As theCd_1−xMn_xTe crystal has excellent application prospects, cultivating a single crystal with good quality is necessary, as well as studying its crystalline perfection and mechanical and thermal properties, to lay a solid foundation for future applications. However, the mechanical properties of semiconductor materials change due to dislocations introduced by the fabrication process of devices. These dislocations affect carrier density, carrier mobility and lifetime, thereby influencing the photoelectric properties of the crystal⁹. Numerous studies have been conducted on Cd_1−xMn_xTe crystal, particularly on the correlations between crystal growth, quality evaluation and properties. However, to date, limited research has been published on the mechanical properties of the Cd_1−xMn_xTe crystal. Therefore, understanding the mechanical properties for controlling the crystal growth is important, as well as eliminating the dislocations and improving the photoelectric property of the crystals. The vertical Bridgman (VB) method is widely used to grow Cd_1−xMn_xTe crystals.
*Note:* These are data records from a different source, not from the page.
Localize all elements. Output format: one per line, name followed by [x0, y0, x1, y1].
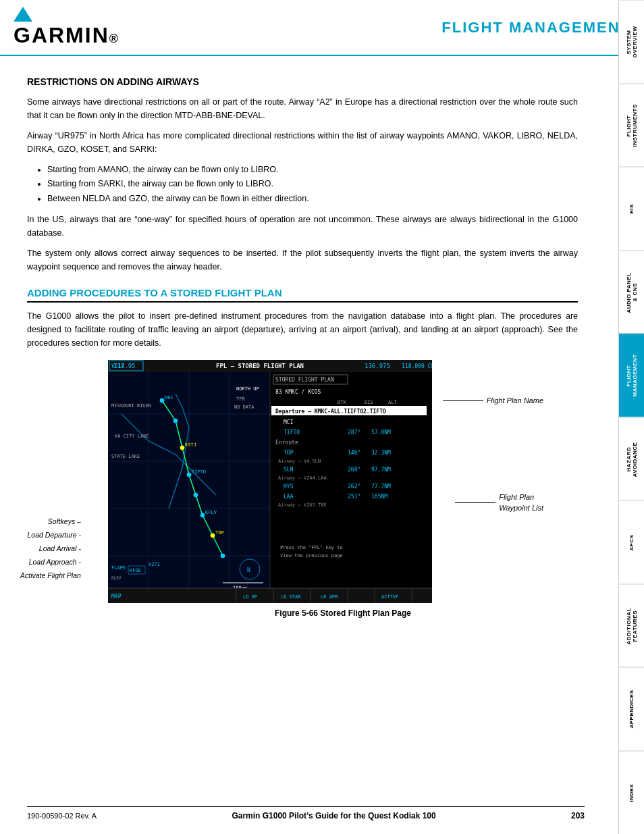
- section1-para1: Some airways have directional restrictio…: [27, 95, 578, 122]
- logo-wrapper: GARMIN ®: [14, 7, 118, 48]
- garmin-triangle-icon: [14, 7, 32, 22]
- svg-text:LAA: LAA: [284, 494, 294, 500]
- sidebar-tab-appendices[interactable]: APPENDICES: [619, 667, 644, 751]
- fpl-screen-svg: 117.95 FPL – STORED FLIGHT PLAN 136.975 …: [108, 360, 432, 603]
- svg-text:57.0NM: 57.0NM: [371, 429, 391, 436]
- footer-page-number: 203: [571, 811, 585, 820]
- load-departure-label: Load Departure -: [20, 529, 81, 542]
- svg-text:STATE LAKE: STATE LAKE: [111, 454, 140, 459]
- main-content: RESTRICTIONS ON ADDING AIRWAYS Some airw…: [0, 56, 618, 642]
- svg-text:KSTJ: KSTJ: [185, 442, 196, 448]
- page-footer: 190-00590-02 Rev. A Garmin G1000 Pilot’s…: [27, 806, 585, 820]
- svg-text:146°: 146°: [348, 450, 360, 456]
- svg-point-26: [211, 533, 215, 538]
- svg-text:LD DP: LD DP: [243, 594, 257, 600]
- left-annotations: Softkeys – Load Departure - Load Arrival…: [20, 515, 81, 583]
- svg-text:Airway – V244.LAA: Airway – V244.LAA: [278, 475, 327, 481]
- bullet-item-2: Starting from SARKI, the airway can be f…: [47, 177, 578, 191]
- svg-text:NO DATA: NO DATA: [234, 405, 254, 410]
- svg-text:STORED FLIGHT PLAN: STORED FLIGHT PLAN: [275, 377, 334, 383]
- svg-text:view the previous page: view the previous page: [280, 553, 343, 558]
- sidebar-tab-flight-instruments[interactable]: FLIGHTINSTRUMENTS: [619, 84, 644, 167]
- svg-text:136.975: 136.975: [365, 363, 390, 369]
- load-arrival-label: Load Arrival -: [20, 542, 81, 556]
- section1-para4: The system only allows correct airway se…: [27, 246, 578, 273]
- svg-point-28: [221, 554, 225, 558]
- sidebar-tab-index[interactable]: INDEX: [619, 751, 644, 835]
- flight-plan-name-annotation: Flight Plan Name: [443, 397, 543, 405]
- svg-text:NORTH UP: NORTH UP: [236, 386, 259, 392]
- svg-text:V218: V218: [111, 363, 124, 369]
- svg-text:Press the "FPL" key to: Press the "FPL" key to: [280, 545, 343, 550]
- svg-point-21: [187, 473, 191, 477]
- activate-flight-plan-label: Activate Flight Plan: [20, 569, 81, 583]
- page-title: FLIGHT MANAGEMENT: [441, 19, 630, 36]
- fpl-screen-wrapper: 117.95 FPL – STORED FLIGHT PLAN 136.975 …: [108, 360, 432, 603]
- sidebar-tab-additional-features[interactable]: ADDITIONALFEATURES: [619, 584, 644, 668]
- svg-text:ALT: ALT: [388, 400, 397, 405]
- flight-plan-waypoint-list-annotation: Flight PlanWaypoint List: [455, 492, 543, 514]
- sidebar-tab-hazard-avoidance[interactable]: HAZARDAVOIDANCE: [619, 417, 644, 501]
- flight-plan-name-label: Flight Plan Name: [487, 397, 543, 405]
- sidebar-tab-flight-management[interactable]: FLIGHTMANAGEMENT: [619, 334, 644, 417]
- garmin-registered: ®: [109, 32, 118, 46]
- section1-bullet-list: Starting from AMANO, the airway can be f…: [47, 163, 578, 206]
- svg-text:97.7NM: 97.7NM: [371, 467, 391, 473]
- svg-text:268°: 268°: [348, 467, 360, 473]
- figure-container: Softkeys – Load Departure - Load Arrival…: [108, 360, 578, 618]
- bullet-item-1: Starting from AMANO, the airway can be f…: [47, 163, 578, 177]
- svg-text:N61: N61: [165, 395, 173, 400]
- svg-text:251°: 251°: [348, 494, 360, 500]
- svg-text:Airway – V263.TBE: Airway – V263.TBE: [278, 502, 327, 508]
- svg-text:262°: 262°: [348, 484, 360, 490]
- svg-text:Enroute: Enroute: [275, 440, 298, 446]
- sidebar-tab-eis[interactable]: EIS: [619, 167, 644, 251]
- svg-text:KFLV: KFLV: [205, 510, 217, 515]
- svg-text:MISSOURI RIVER: MISSOURI RIVER: [111, 403, 152, 409]
- svg-text:ELEV: ELEV: [111, 575, 122, 580]
- svg-text:SLN: SLN: [284, 467, 294, 473]
- logo-top: [14, 7, 32, 23]
- svg-text:77.7NM: 77.7NM: [371, 484, 391, 490]
- footer-doc-number: 190-00590-02 Rev. A: [27, 812, 97, 820]
- section2-para: The G1000 allows the pilot to insert pre…: [27, 309, 578, 350]
- svg-text:LD APR: LD APR: [321, 594, 338, 600]
- svg-text:N: N: [247, 567, 250, 573]
- figure-caption: Figure 5-66 Stored Flight Plan Page: [108, 608, 578, 618]
- svg-point-19: [180, 446, 184, 450]
- svg-text:HYS: HYS: [284, 484, 294, 490]
- svg-text:165NM: 165NM: [371, 494, 387, 500]
- svg-text:DTK: DTK: [338, 400, 346, 405]
- svg-text:KA CITY LAKE: KA CITY LAKE: [115, 434, 149, 439]
- svg-point-16: [160, 398, 164, 402]
- svg-text:FPL – STORED FLIGHT PLAN: FPL – STORED FLIGHT PLAN: [216, 363, 304, 369]
- svg-text:287°: 287°: [348, 429, 360, 436]
- footer-title: Garmin G1000 Pilot’s Guide for the Quest…: [232, 811, 435, 820]
- svg-point-23: [194, 493, 198, 497]
- section1-para3: In the US, airways that are “one-way” fo…: [27, 213, 578, 240]
- svg-text:TIFTO: TIFTO: [192, 469, 206, 475]
- svg-point-18: [173, 419, 178, 423]
- load-approach-label: Load Approach -: [20, 556, 81, 569]
- garmin-wordmark: GARMIN: [14, 23, 109, 48]
- garmin-logo: GARMIN ®: [14, 7, 118, 48]
- sidebar-tab-afcs[interactable]: AFCS: [619, 500, 644, 584]
- svg-text:32.3NM: 32.3NM: [371, 450, 391, 456]
- section1-heading: RESTRICTIONS ON ADDING AIRWAYS: [27, 76, 578, 87]
- svg-text:ACTTVF: ACTTVF: [381, 594, 398, 600]
- svg-text:TOP: TOP: [284, 450, 294, 456]
- svg-text:Departure – KMKC-ALL.TIIFT02.T: Departure – KMKC-ALL.TIIFT02.TIFTO: [275, 409, 386, 415]
- svg-text:V271: V271: [149, 562, 160, 567]
- flight-plan-waypoint-label: Flight PlanWaypoint List: [499, 493, 543, 513]
- section2-heading: ADDING PROCEDURES TO A STORED FLIGHT PLA…: [27, 287, 578, 303]
- sidebar-tab-system-overview[interactable]: SYSTEMOVERVIEW: [619, 0, 644, 84]
- sidebar-tab-audio-panel[interactable]: AUDIO PANEL& CNS: [619, 251, 644, 334]
- svg-text:118.000 COM2: 118.000 COM2: [402, 363, 432, 369]
- svg-text:83  KMKC / KCOS: 83 KMKC / KCOS: [275, 389, 321, 395]
- bullet-item-3: Between NELDA and GZO, the airway can be…: [47, 192, 578, 206]
- svg-text:TIFTO: TIFTO: [284, 429, 300, 436]
- svg-text:MAP: MAP: [111, 594, 122, 600]
- svg-text:LD STAR: LD STAR: [281, 594, 301, 600]
- section1-para2: Airway “UR975” in North Africa has more …: [27, 129, 578, 156]
- svg-point-24: [200, 513, 205, 517]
Roy et al.¹⁰ proposed that the VB method can grow Cd_1−xMn_xTe crystals without large Te inclusions. However, for the crystals grown through this method, the high tendency of twin formation is a severe problem in device application. The Te-rich solution method can be used to grow a Cd_1−xMn_xTe single crystal below the phase-transition temperature to reduce the occurrence of phase-transition twins¹¹. Moreover, using vanadium as a doping impurity can compensate for double-ionised Cd vacancies and shallow level impurities to increase the resistivity of the Cd_1−xMn_xTe crystal¹².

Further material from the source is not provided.